The neighborhood of Carthay Square is west and Wilshire Vista is east. Faircrest Heights is southwest, Picfair Village is southeast and Miracle Mile is northeast.

==Events and festivals==
Little Ethiopia hosts a cultural festival on September 11 every year to celebrate Enkutatash, which marks the Ethiopian New Year based on the Gregorian calendar. This holiday is a time for gathering, enjoying food, listening to music, and watching cultural dance performances on Fairfax avenue.
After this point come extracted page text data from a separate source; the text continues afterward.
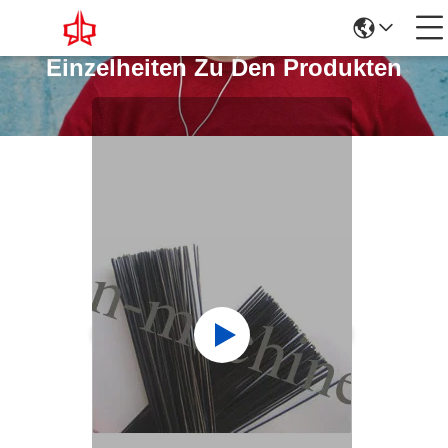
Einzelheiten Zu Den Produkten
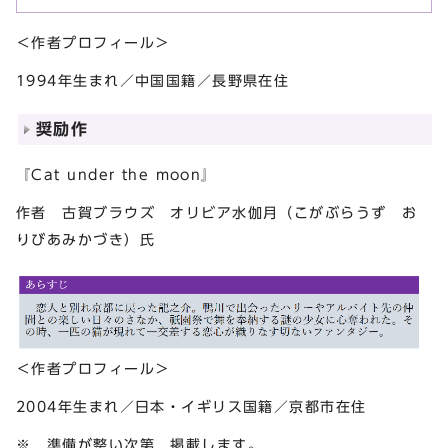
＜作者プロフィール＞
1994年生まれ／中国国籍／長野県在住
奨励作
『Cat under the moon』
作者 古賀ブラウズ オリビア水伽月（こがぶらうず お
りびあみかづき）氏
＜作者プロフィール＞
2004年生まれ／日本・イギリス国籍／京都市在住
※ 準備が整い次第，掲載します。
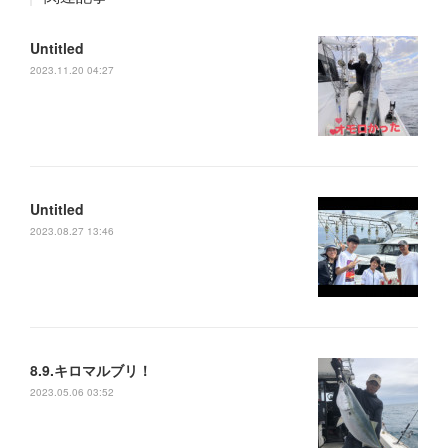
Untitled
2023.11.20 04:27
Untitled
2023.08.27 13:46
8.9.キロマルブリ！
2023.05.06 03:52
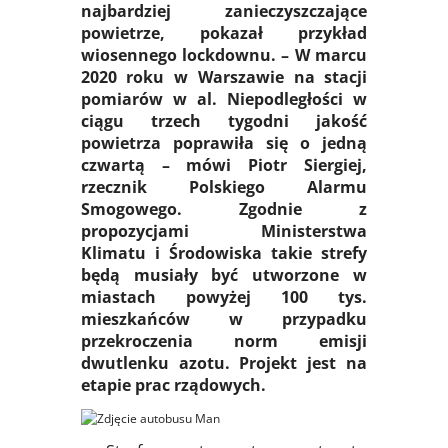
najbardziej zanieczyszczające
powietrze, pokazał przykład
wiosennego lockdownu. – W marcu
2020 roku w Warszawie na stacji
pomiarów w al. Niepodległości w
ciągu trzech tygodni jakość
powietrza poprawiła się o jedną
czwartą – mówi Piotr Siergiej,
rzecznik Polskiego Alarmu
Smogowego. Zgodnie z
propozycjami Ministerstwa
Klimatu i Środowiska takie strefy
będą musiały być utworzone w
miastach powyżej 100 tys.
mieszkańców w przypadku
przekroczenia norm emisji
dwutlenku azotu. Projekt jest na
etapie prac rządowych.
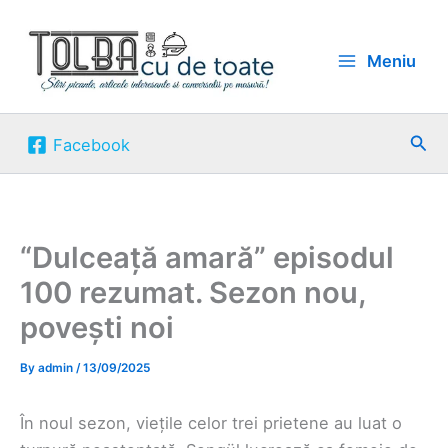
Skip
to
Meniu
content
Sea
Facebook
“Dulceață amară” episodul
100 rezumat. Sezon nou,
povești noi
By
admin
/
13/09/2025
În noul sezon, viețile celor trei prietene au luat o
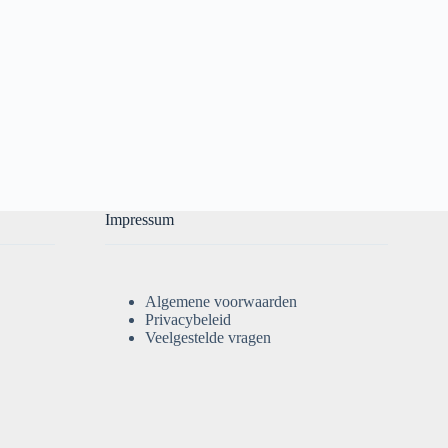
Impressum
Algemene voorwaarden
Privacybeleid
Veelgestelde vragen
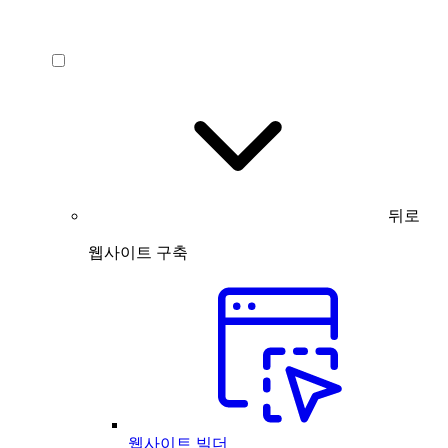
뒤로
웹사이트 구축
웹사이트 빌더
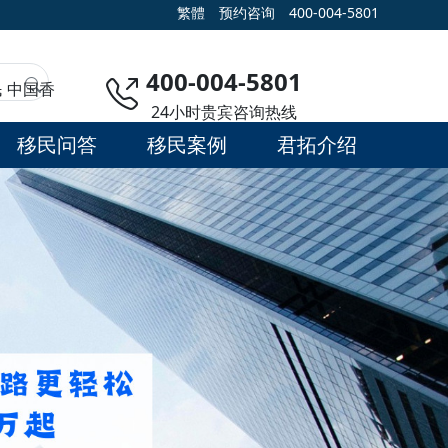
繁體
预约咨询
400-004-5801
400-004-5801
民
中国香
24小时贵宾咨询热线
移民问答
移民案例
君拓介绍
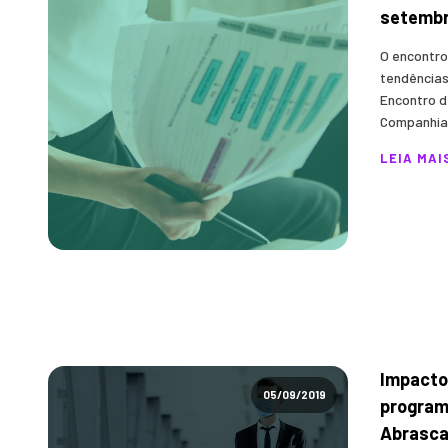
setemb
O encontro
tendências
Encontro d
Companhias
LEIA MAI
Impacto
05/09/2019
program
Abrasca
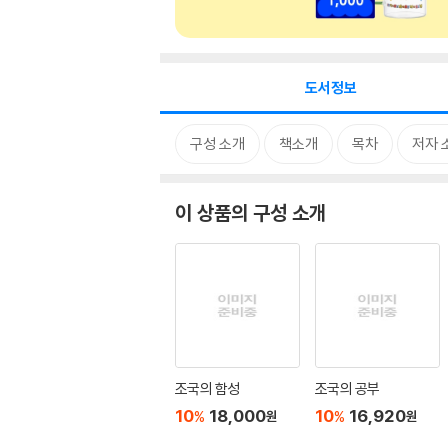
도서정보
구성 소개
책소개
목차
저자 
이 상품의 구성 소개
조국의 함성
조국의 공부
10
18,000
10
16,920
%
%
원
원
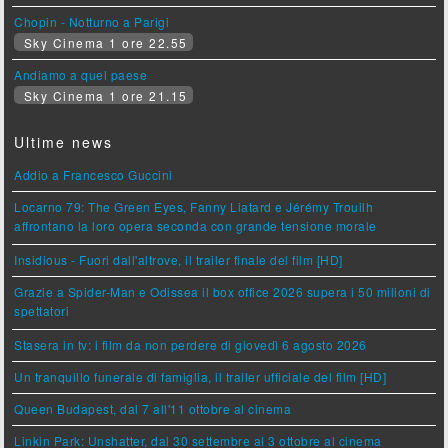
Chopin - Notturno a Parigi
Sky Cinema 1 ore 22.55
Andiamo a quel paese
Sky Cinema 1 ore 21.15
Ultime news
Addio a Francesco Guccini
Locarno 79: The Green Eyes, Fanny Liatard e Jérémy Trouilh
affrontano la loro opera seconda con grande tensione morale
Insidious - Fuori dall'altrove, il trailer finale del film [HD]
Grazie a Spider-Man e Odissea il box office 2026 supera i 50 milioni di
spettatori
Stasera in tv: i film da non perdere di giovedì 6 agosto 2026
Un tranquillo funerale di famiglia, il trailer ufficiale del film [HD]
Queen Budapest, dal 7 all'11 ottobre al cinema
Linkin Park: Unshatter, dal 30 settembre al 3 ottobre al cinema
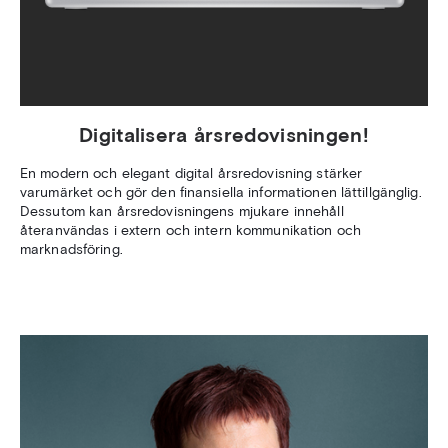
Digitalisera årsredovisningen!
En modern och elegant digital årsredovisning stärker
varumärket och gör den finansiella informationen lättillgänglig.
Dessutom kan årsredovisningens mjukare innehåll
återanvändas i extern och intern kommunikation och
marknadsföring.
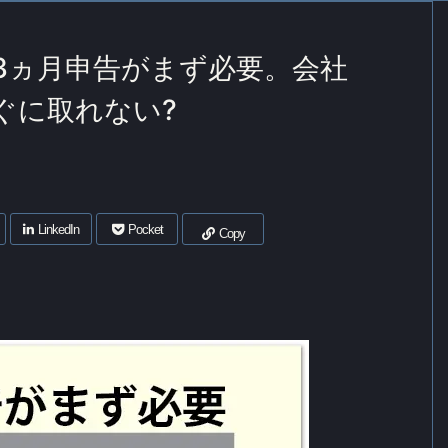
」3ヵ月申告がまず必要。会社
ぐに取れない?
LinkedIn
Pocket
Copy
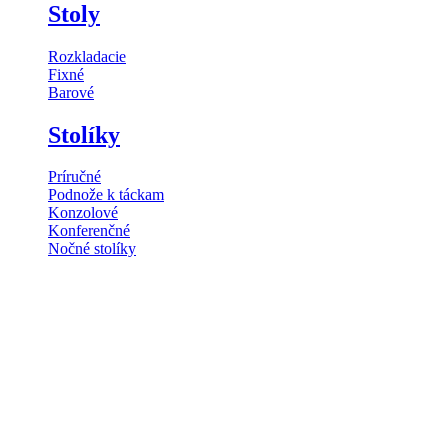
Stoly
Rozkladacie
Fixné
Barové
Stolíky
Príručné
Podnože k táckam
Konzolové
Konferenčné
Nočné stolíky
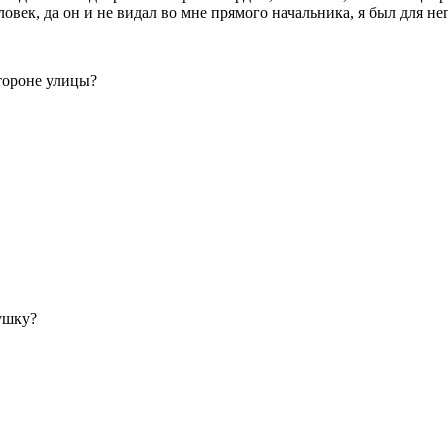
овек, да он и не видал во мне прямого начальника, я был для н
стороне улицы?
вушку?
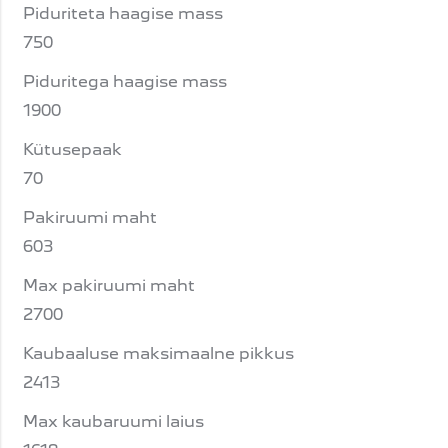
Piduriteta haagise mass
750
Piduritega haagise mass
1900
Kütusepaak
70
Pakiruumi maht
603
Max pakiruumi maht
2700
Kaubaaluse maksimaalne pikkus
2413
Max kaubaruumi laius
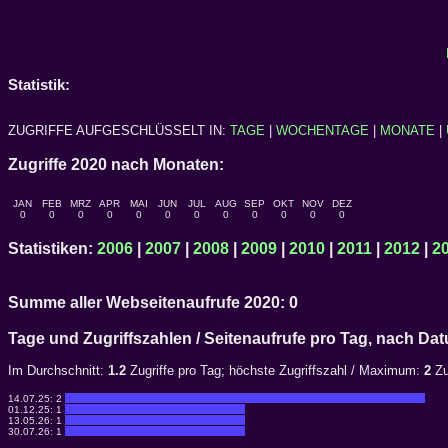
Statistik:
ZUGRIFFE AUFGESCHLÜSSELT IN:
TAGE
|
WOCHENTAGE
|
MONATE
|
Zugriffe 2020 nach Monaten:
JAN
FEB
MRZ
APR
MAI
JUN
JUL
AUG
SEP
OKT
NOV
DEZ
0
0
0
0
0
0
0
0
0
0
0
0
Statistiken:
2006
|
2007
|
2008
|
2009
|
2010
|
2011
|
2012
|
2
Summe aller Webseitenaufrufe 2020: 0
Tage und Zugriffszahlen / Seitenaufrufe pro Tag, nach 
Im Durchschnitt:
1.2
Zugriffe pro Tag; höchste Zugriffszahl / Maximum:
2
Zu
14.07.25:
2
01.12.25:
1
13.05.26:
1
30.07.26:
1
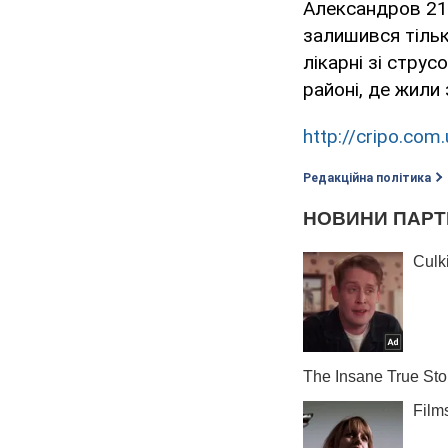
Александров 21 
залишився тіль
лікарні зі струс
районі, де жили 
http://cripo.com.
Редакційна політика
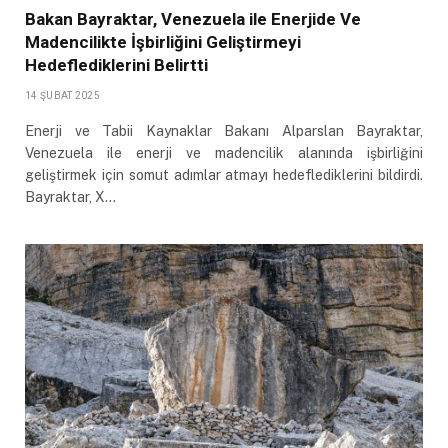
Bakan Bayraktar, Venezuela ile Enerjide Ve
Madencilikte İşbirliğini Geliştirmeyi
Hedeflediklerini Belirtti
14 ŞUBAT 2025
Enerji ve Tabii Kaynaklar Bakanı Alparslan Bayraktar,
Venezuela ile enerji ve madencilik alanında işbirliğini
geliştirmek için somut adımlar atmayı hedeflediklerini bildirdi.
Bayraktar, X…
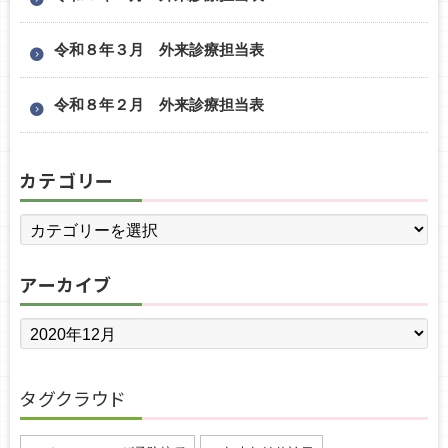
令和８年３月 外来診療担当表
令和８年２月 外来診療担当表
カテゴリー
アーカイブ
タグクラウド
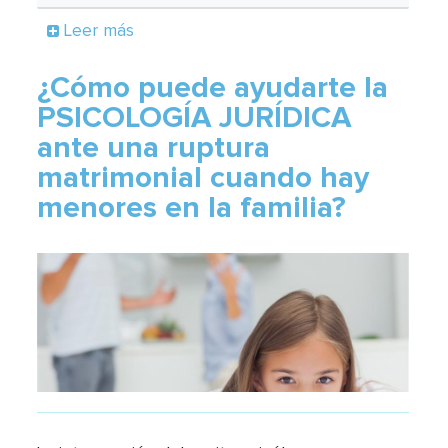
Leer más
¿Cómo puede ayudarte la
PSICOLOGÍA JURÍDICA
ante una ruptura
matrimonial cuando hay
menores en la familia?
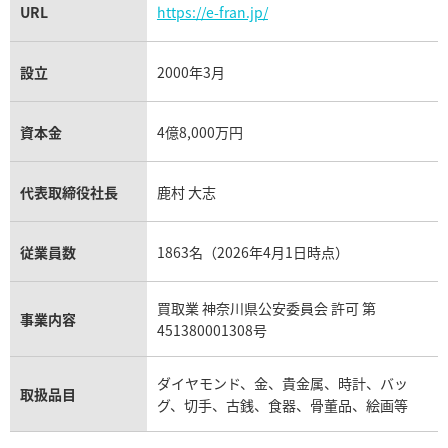
URL
https://e-fran.jp/
設立
2000年3月
資本金
4億8,000万円
代表取締役社長
鹿村 大志
従業員数
1863名（2026年4月1日時点）
買取業 神奈川県公安委員会 許可 第
事業内容
451380001308号
ダイヤモンド、金、貴金属、時計、バッ
取扱品目
グ、切手、古銭、食器、骨董品、絵画等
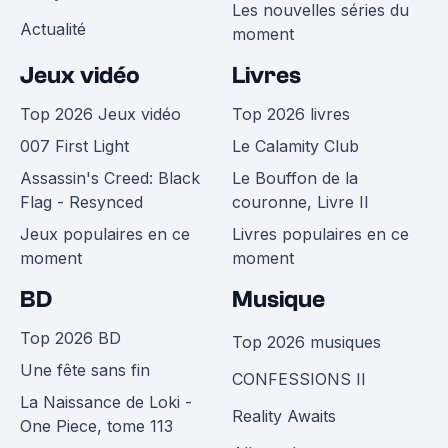
Les nouvelles séries du
Actualité
moment
Jeux vidéo
Livres
Top 2026 Jeux vidéo
Top 2026 livres
007 First Light
Le Calamity Club
Assassin's Creed: Black
Le Bouffon de la
Flag - Resynced
couronne, Livre II
Jeux populaires en ce
Livres populaires en ce
moment
moment
BD
Musique
Top 2026 BD
Top 2026 musiques
Une fête sans fin
CONFESSIONS II
La Naissance de Loki -
Reality Awaits
One Piece, tome 113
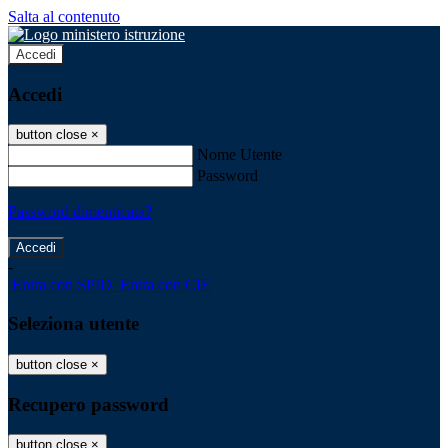
Salta al contenuto
Accedi
Accedi
button close
×
Nome Utente
Password
Password dimenticata?
-
Entra con SPID
Entra con CIE
Seleziona utente
button close
×
Recupero password
button close
×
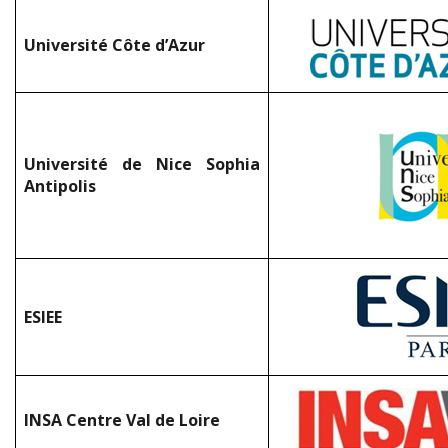
Université Côte d’Azur
Université de Nice Sophia
Antipolis
ESIEE
INSA Centre Val de Loire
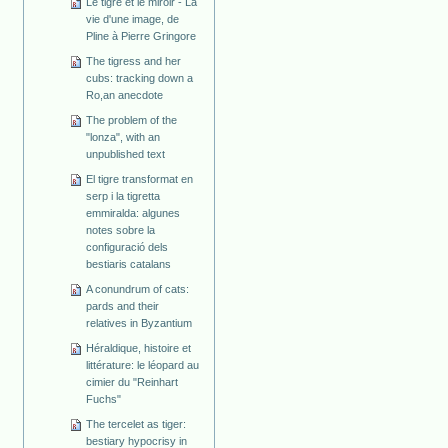
Le tigre et le miroir - La
vie d'une image, de
Pline à Pierre Gringore
The tigress and her
cubs: tracking down a
Ro,an anecdote
The problem of the
"lonza", with an
unpublished text
El tigre transformat en
serp i la tigretta
emmiralda: algunes
notes sobre la
configuració dels
bestiaris catalans
A conundrum of cats:
pards and their
relatives in Byzantium
Héraldique, histoire et
littérature: le léopard au
cimier du "Reinhart
Fuchs"
The tercelet as tiger:
bestiary hypocrisy in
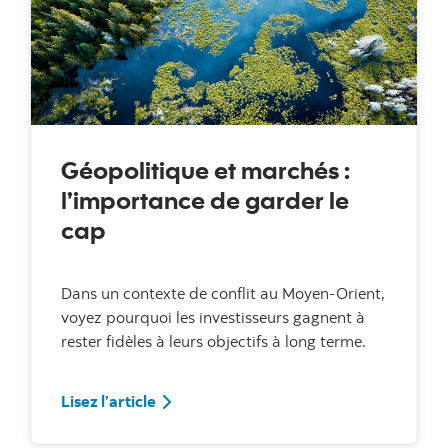
Géopolitique et marchés :
l’importance de garder le
cap
Dans un contexte de conflit au Moyen-Orient,
voyez pourquoi les investisseurs gagnent à
rester fidèles à leurs objectifs à long terme.
Lisez l’article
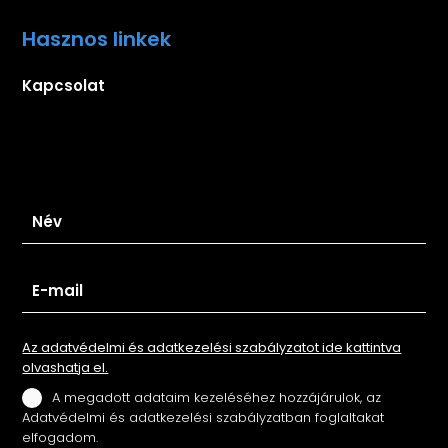
Hasznos linkek
Kapcsolat
Iratkozz fel hírlevelünkre
Az adatvédelmi és adatkezelési szabályzatot ide kattintva
olvashatja el.
A megadott adataim kezeléséhez hozzájárulok, az
Adatvédelmi és adatkezelési szabályzatban foglaltakat
elfogadom.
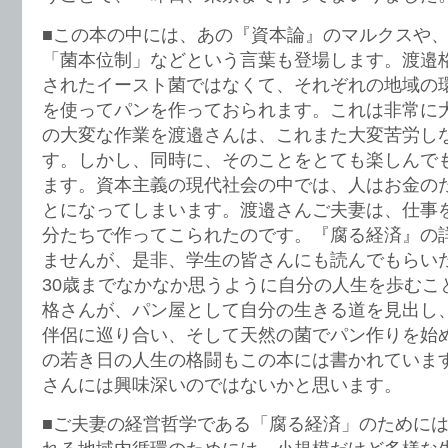
■この本の中には、あの『資本論』のマルクスや
「菌本位制」などという言葉も登場します。渡邉
されたイースト菌ではなくて、それぞれの地域の
を使ってパンを作っておられます。これは非常に
の大変な作業を渡邉さんは、これまた大変苦労し
す。しかし、同時に、そのことをとても楽しんで
ます。資本主義の現代社会の中では、人はお金の
とになってしまいます。渡邉さんご夫妻は、仕事
分たちで作ってこられたのです。『腐る経済』の
ませんが、是非、学生の皆さんにも読んでもらい
30歳までなかなか思うように自分の人生を歩むこ
格さんが、パン屋として自分の生きる道を見出し
伴侶に巡り合い、そして天然の菌でパン作りを始
の若き日の人生の格闘もこの本には書かれていま
さんには興味深いのではないかと思います。
■ご夫妻の経営哲学である「腐る経済」のために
It is a large community event that brings together hundreds of people and hosts local business and food vendors. The Little Ethiopia Cultural Street Festival creates a space for the Ethiopian culture to be showcased and shared with a larger Los Angeles audience. According to the 2024 report by the Los Angeles Sentinel, the 23rd annual New Year Cultural Street Festival brought in hundred of people. Many people attended wearing cultural clothing and were seen buying Ethiopian jewelry, crafts, and arts. The event also featured the Ethiopian coffee ceremony and live music that lasted into the evening. The organizers of this event feel that the festival is important for uniting the community and passing on traditions to younger generations.

==Restaurants and dining==
Little Ethiopia is known as a hot spot in Los Angeles to try Ethiopian food. There are a variety of places to eat traditional Ethiopian dishes. According to The Infatuation, Lalibela Restaurant is a fan favorite that offers a more relaxed and cozy feel, which a lot of visitors enjoy. This restaurant offers large shared platters, including vegetarian dishes served on injera, which is a spongy sourdough bread staple of Ethiopian cuisine. Messob Ethiopian Restaurant is another well-known spot and has been in the neighborhood since 1985. It features authentic recipes and plays a major role in shaping Little Ethiopia's food scene. Located nearby is also Merkato, a popular restaurant and market for common Ethiopian goods. It serves traditional meals, but also sells Ethiopian spices, coffee, and cultural items, giving visitors a more complete experience. Meals by Genet and Rosalind's Ethiopian Cuisine are also commonly mentioned as neighborhood favorites. Similarly, they offer bold flavors and exhibit the traditional communal way of eating, gursha. Altogether, these restaurants help make the Fairfax Avenue neighborhood a key spot for Ethiopian culture and food in Los Angeles.

==Media and representation==
Little Ethiopia has slowly gained the attention of popular media, reflecting the growing popularity of this commercial district that portrays the Ethiopian culture. In 2011, the popular cartoon show, The Simpsons, featured the fictional family dining in an Ethiopian restaurant inspired by Little Ethiopia. The episode was well received by the Ethiopian community and praised for its respectful depiction of the Ethiopian cuisine and cultural practices such as the gursha, which is an honorable act of feeding another loved one with your hands. Gursha is a sign of respect and care done for others to show love and practice community.

More recent portrayals of Little Ethiopia is the HBO series, Insecure, directed by Issa Rae. In season 4, episode 6, one of the prominent restaurants in Little Ethiopia, Merkato Ethiopian Restaurant & Market was featured.